Your understanding of op-amps is fundamentally correct, and as Olin notes, an output with no load may very well drive close to the rails, but many parts will struggle even at no load.

What you may not understand is the models used for simulation, and these vary considerably in detail and accuracy.

This application note explains why most op-amp models are continuous time and why earlier models may not accurately show the limitations of the output. It also goes into some detail on how these models have evolved to bring greater accuracy to simulations.

Most interestingly, the model itself has no real relationship to the part in terms of the actual circuitry used, as the model is only representative of the behaviour of the part; these models rarely model start-up response (if ever) which can catch the unwary. (Chopper stabilised device outputs can be interesting for the first few milliseconds).

Understanding the limitations of simulation tools is critical in engineering, and only a thorough understanding of the parts being simulated (op-amps in this case) will save you from serious circuit mistakes.

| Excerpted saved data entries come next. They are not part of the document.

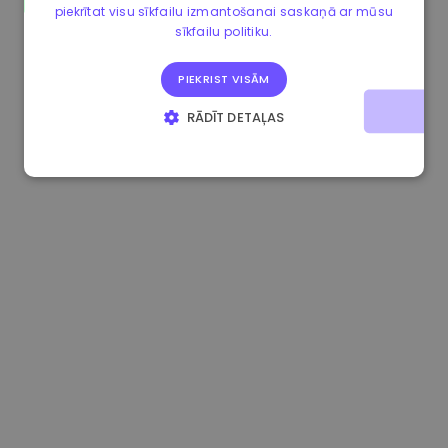
piekrītat visu sīkfailu izmantošanai saskaņā ar mūsu
1.170000 €
+2.60%
3.2B €
sīkfailu politiku.
PIEKRIST VISĀM
RĀDĪT DETAĻAS
STRIKTI NEPIECIEŠAMIE
VEIKTSPĒJAS
MĒRĶA
FUNKCIONALITĀTES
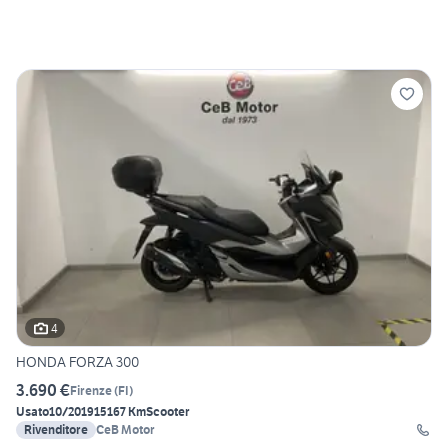
4
HONDA FORZA 300
3.690 €
Firenze
(
FI
)
Usato
10/2019
15167 Km
Scooter
Rivenditore
CeB Motor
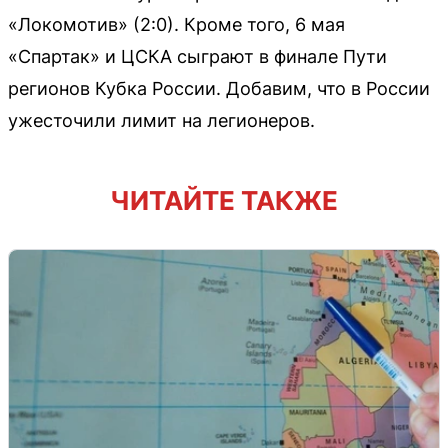
«Локомотив» (2:0). Кроме того, 6 мая
«Спартак» и ЦСКА сыграют в финале Пути
регионов Кубка России. Добавим, что в России
ужесточили лимит на легионеров.
ЧИТАЙТЕ ТАКЖЕ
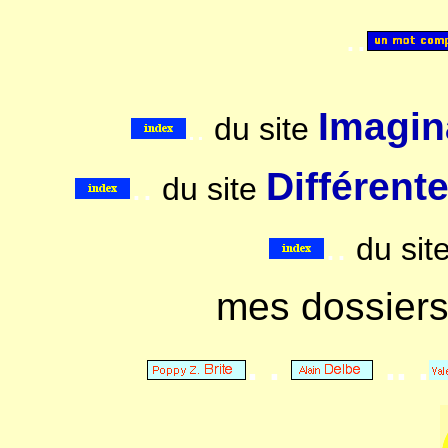
..
Imagina
..
du site
..
Différent
du site
..
du sit
mes dossier
. .
.. .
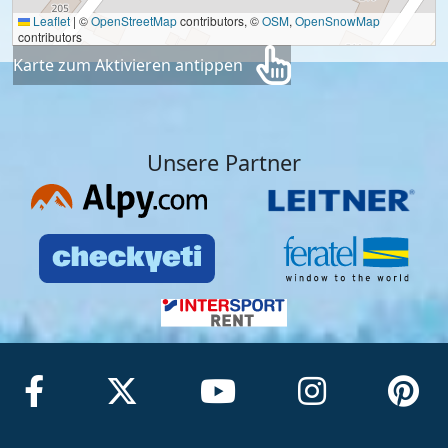
Leaflet
|
©
OpenStreetMap
contributors, ©
OSM
,
OpenSnowMap
contributors
Karte zum Aktivieren antippen
Unsere Partner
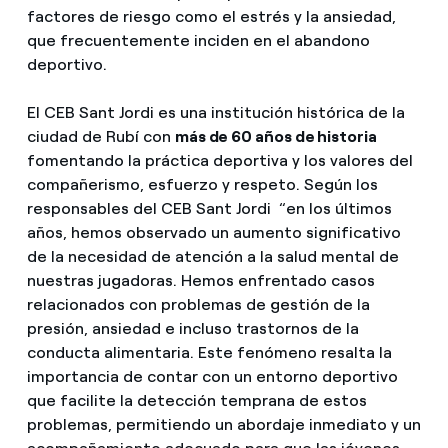
factores de riesgo como el estrés y la ansiedad,
que frecuentemente inciden en el abandono
deportivo.
El CEB Sant Jordi es una institución histórica de la
ciudad de Rubí con
más de 60 años de historia
fomentando la práctica deportiva y los valores del
compañerismo, esfuerzo y respeto. Según los
responsables del CEB Sant Jordi “en los últimos
años, hemos observado un aumento significativo
de la necesidad de atención a la salud mental de
nuestras jugadoras. Hemos enfrentado casos
relacionados con problemas de gestión de la
presión, ansiedad e incluso trastornos de la
conducta alimentaria. Este fenómeno resalta la
importancia de contar con un entorno deportivo
que facilite la detección temprana de estos
problemas, permitiendo un abordaje inmediato y un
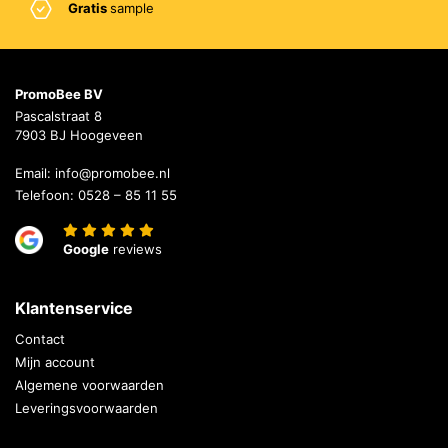
Gratis
sample
PromoBee BV
Pascalstraat 8
7903 BJ Hoogeveen
Email:
info@promobee.nl
Telefoon:
0528 – 85 11 55
Google
reviews
Klantenservice
Contact
Mijn account
Algemene voorwaarden
Leveringsvoorwaarden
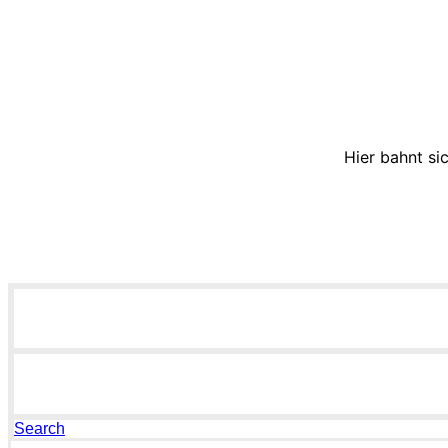
Hier bahnt si
Search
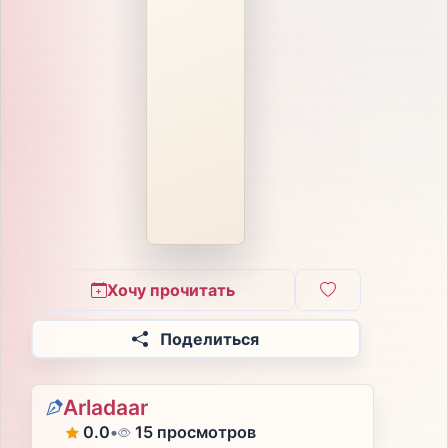
Хочу прочитать
Поделиться
Arladaar
0.0
•
15 просмотров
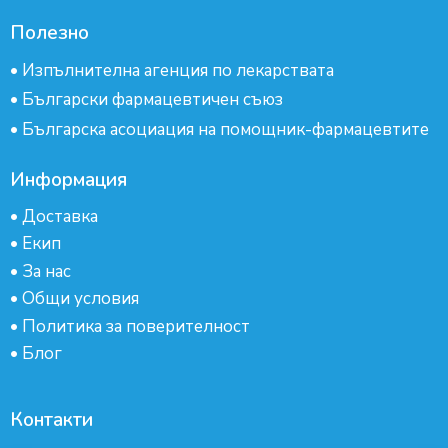
Полезно
•
Изпълнителна агенция по лекарствата
•
Български фармацевтичен съюз
•
Българска асоциация на помощник-фармацевтите
Информация
•
Доставка
•
Екип
•
За нас
•
Общи условия
•
Политика за поверителност
•
Блог
Контакти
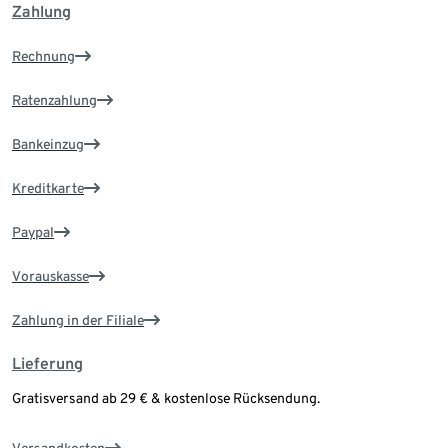
Zahlung
Rechnung
Ratenzahlung
Bankeinzug
Kreditkarte
Paypal
Vorauskasse
Zahlung in der Filiale
Lieferung
Gratisversand ab 29 € & kostenlose Rücksendung.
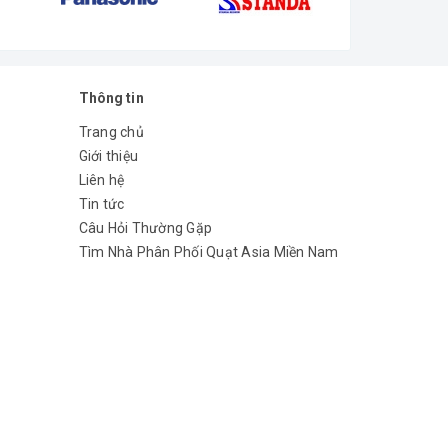
Thông tin
Trang chủ
Giới thiệu
Liên hệ
Tin tức
Câu Hỏi Thường Gặp
Tìm Nhà Phân Phối Quạt Asia Miền Nam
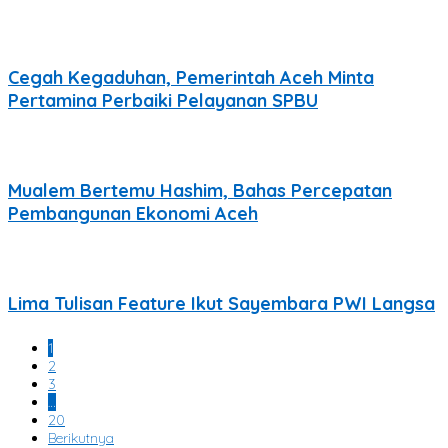
Cegah Kegaduhan, Pemerintah Aceh Minta
Pertamina Perbaiki Pelayanan SPBU
Mualem Bertemu Hashim, Bahas Percepatan
Pembangunan Ekonomi Aceh
Lima Tulisan Feature Ikut Sayembara PWI Langsa
1
2
3
…
20
Berikutnya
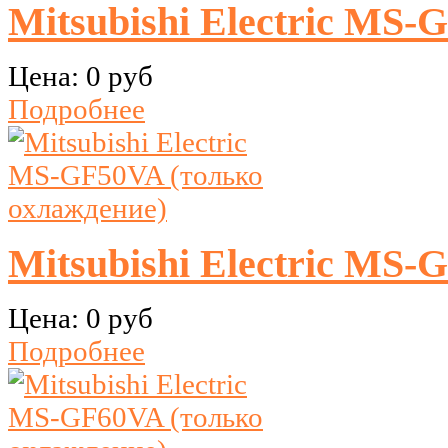
Mitsubishi Electric MS-
Цена:
0 руб
Подробнее
Mitsubishi Electric MS-
Цена:
0 руб
Подробнее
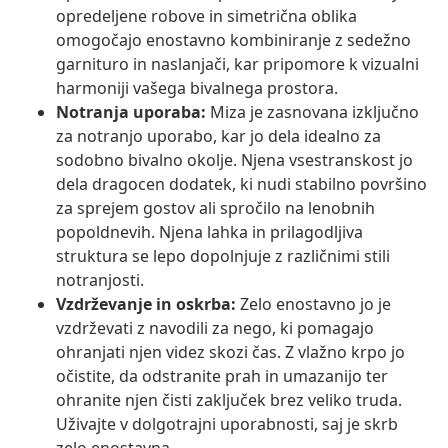
opredeljene robove in simetrična oblika
omogočajo enostavno kombiniranje z sedežno
garnituro in naslanjači, kar pripomore k vizualni
harmoniji vašega bivalnega prostora.
Notranja uporaba:
Miza je zasnovana izključno
za notranjo uporabo, kar jo dela idealno za
sodobno bivalno okolje. Njena vsestranskost jo
dela dragocen dodatek, ki nudi stabilno površino
za sprejem gostov ali spročilo na lenobnih
popoldnevih. Njena lahka in prilagodljiva
struktura se lepo dopolnjuje z različnimi stili
notranjosti.
Vzdrževanje in oskrba:
Zelo enostavno jo je
vzdrževati z navodili za nego, ki pomagajo
ohranjati njen videz skozi čas. Z vlažno krpo jo
očistite, da odstranite prah in umazanijo ter
ohranite njen čisti zaključek brez veliko truda.
Uživajte v dolgotrajni uporabnosti, saj je skrb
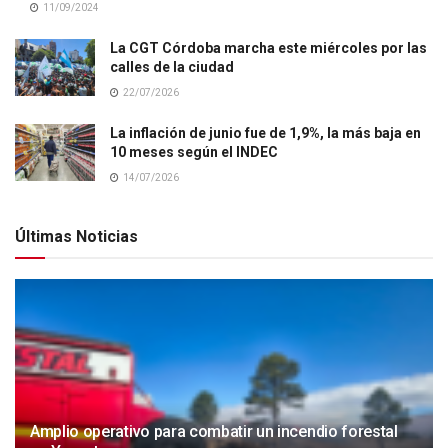
11/09/2024
La CGT Córdoba marcha este miércoles por las
calles de la ciudad
22/07/2026
La inflación de junio fue de 1,9%, la más baja en
10 meses según el INDEC
14/07/2026
Últimas Noticias
Amplio operativo para combatir un incendio forestal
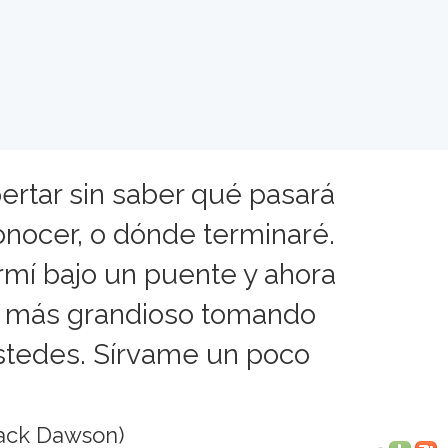
rtar sin saber qué pasará
onocer, o dónde terminaré.
rmí bajo un puente y ahora
o más grandioso tomando
tedes. Sírvame un poco
ack Dawson)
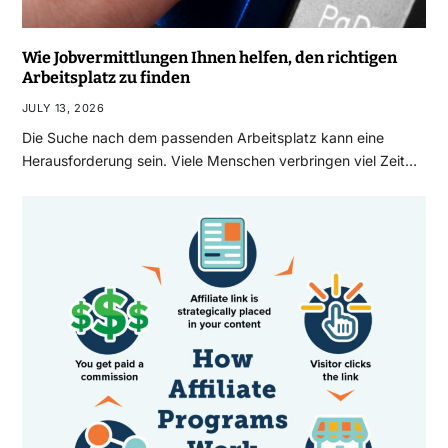
Wie Jobvermittlungen Ihnen helfen, den richtigen
Arbeitsplatz zu finden
JULY 13, 2026
Die Suche nach dem passenden Arbeitsplatz kann eine
Herausforderung sein. Viele Menschen verbringen viel Zeit…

The simulation is to help you understand the typical performance of a given part in a given configuration to help avoid many problems; you still need to understand the device fundamentals.

I have seen models (TVS devices in that case) that did not reflect reality and caused quite a lot of embarrassment when the box was subjected to lightning tests, because the designer had blindly believed the simulation.


You are basically right, except for the choice of 741 to use over the 0-5 V range.

The 741 requires some headroom against both supplies. For 0-5 V operation, a CMOS "rail to rail" opamp is a much better choice. Once of the Microchip MCPxxxx series is likely a good fit.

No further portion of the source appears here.